$850,000 Will Buy You This One-Off, Shelby-Built 1968 Ford Mustang EXP500
Carroll Shelby created this car as a tribute to the famous “Green Hornet” prototype that helped develop the ’67 GT500.
The chance to own a high-performance Ford Mustang built by and for renowned tuner Carroll Shelby has popped up on the East Coast. The one-off 1968 EXP500 C.S.S. was created as a tribute to one of Shelby's most important prototypes and after building it in 2008, he kept the nostalgiac muscle car for his own. It's since been sent off to a museum but now, the owner has it listed for sale with an equally impressive $850,000 sticker price.
The “Black Hornet” was built specifically to raise awareness for Shelby’s Children’s Charity and to pay tribute to the groundbreaking test mule from the late 1960s, known as the “Green Hornet.” That car would go on to serve as the original template for the legendary 1967 Shelby GT500. Only two were ever made by Shelby and fellow chief engineer, Fred Goodell.

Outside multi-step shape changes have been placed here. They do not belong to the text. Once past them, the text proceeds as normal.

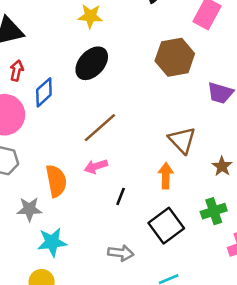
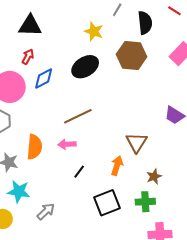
brown hexagon: (175, 57) -> (132, 56), moved
brown star: (222, 166) -> (154, 177), moved
gray arrow: (121, 253) -> (46, 211), moved, turned -66

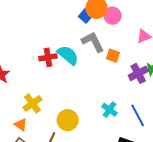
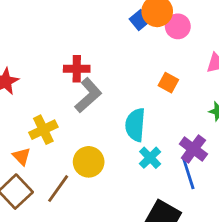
gray L-shape: (93, 42) -> (88, 95), moved, turned 65
cyan semicircle: (68, 55) -> (135, 125), moved, turned -135
purple cross: (138, 73) -> (193, 149), moved, turned -36

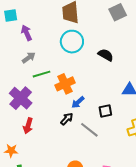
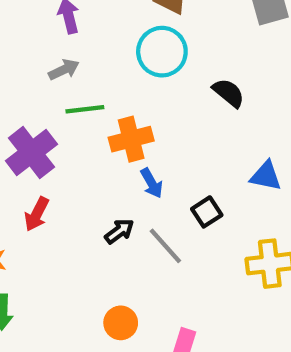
blue arrow: (78, 102) -> (152, 183), turned -88
black square: (105, 111) -> (207, 212), turned -32
black arrow: (67, 119) -> (119, 231), moved

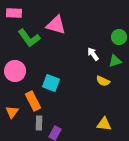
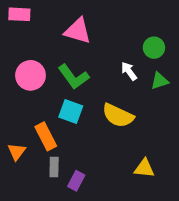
green circle: (119, 37) -> (154, 48), moved
green L-shape: (29, 38) -> (74, 77), moved
pink circle: (15, 71) -> (30, 75), moved
yellow semicircle: (103, 81) -> (118, 116), moved, size x1.6

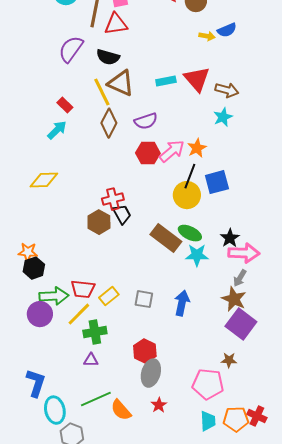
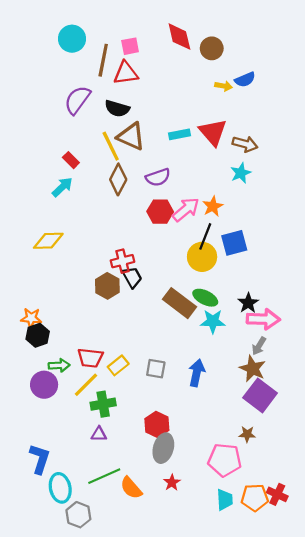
green arrow: (54, 296) -> (59, 365), size x0.7

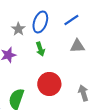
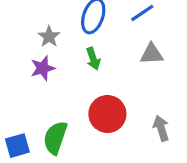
gray star: (18, 29) -> (49, 37), moved

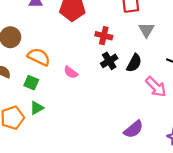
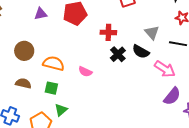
gray triangle: (146, 30) -> (152, 33), moved
black semicircle: (134, 63) -> (141, 52), turned 102
purple semicircle: (134, 129) -> (172, 96), moved

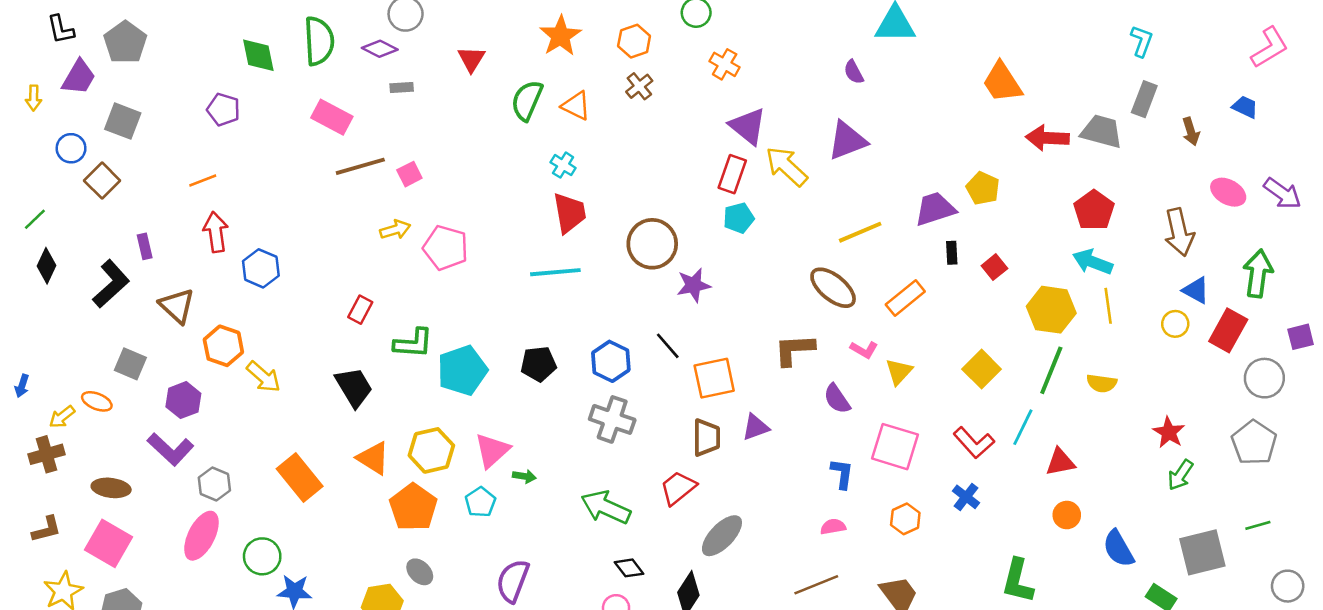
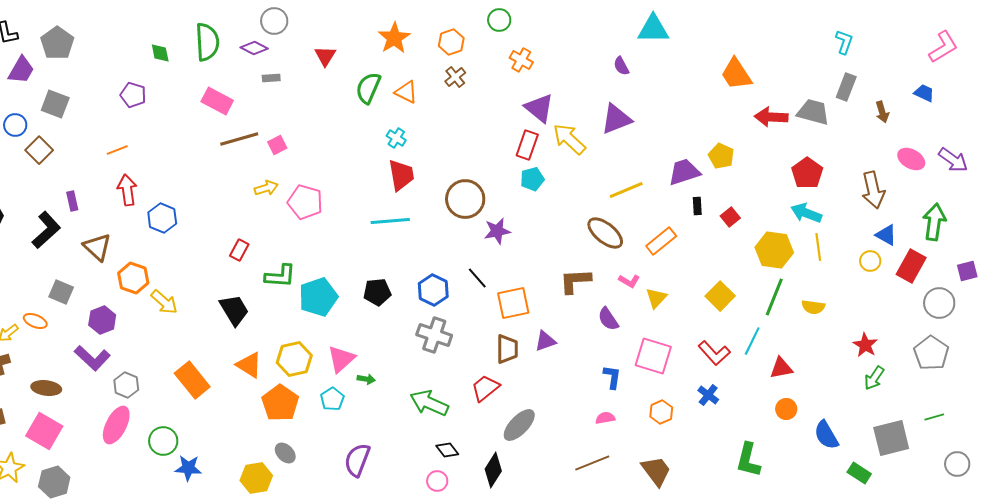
green diamond: (258, 55) -> (160, 53), size x0.7

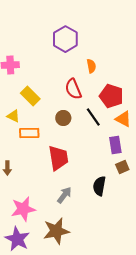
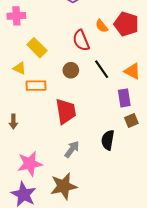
orange semicircle: (91, 66) -> (102, 26), moved, turned 152
red pentagon: (111, 96) -> (126, 24), moved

The Black Hornet is a result of Legendary G.T. Continuation Cars featuring a 428 Cobra Jet V8 producing 335 horsepower mated to a four-speed manual. It also comes with body modifications that mimic that of the original Green Hornet, including all the hood scoops and stripes that Shelby cars have been known to sport.
The V8 was tweaked to feature a Holley high-volume fuel pump, a custom Cobra Jet exhaust manifold, and a Shelby intake manifold with a Cobra air filter. Other performance modifications like a Mallory Unilight ignition system, power steering, power brakes, and an uprated Griffith aluminum radiator are also installed to make plenty of old-school power.
It originally started life as a run-of-the-mill 1968 Ford Mustang with a 390-big-block.
The seller claims the car is currently on display at the Ford Mustang Museum in Concord, North Carolina with only 558 miles on the odometer. The sale includes the original title from when Mr. Shelby registered the car after its build was completed around 10 years ago.
Original Shelby-built Mustangs always go for big money, so don't be surprised to see this land in the hands of an extremely well-off collector sometime soon.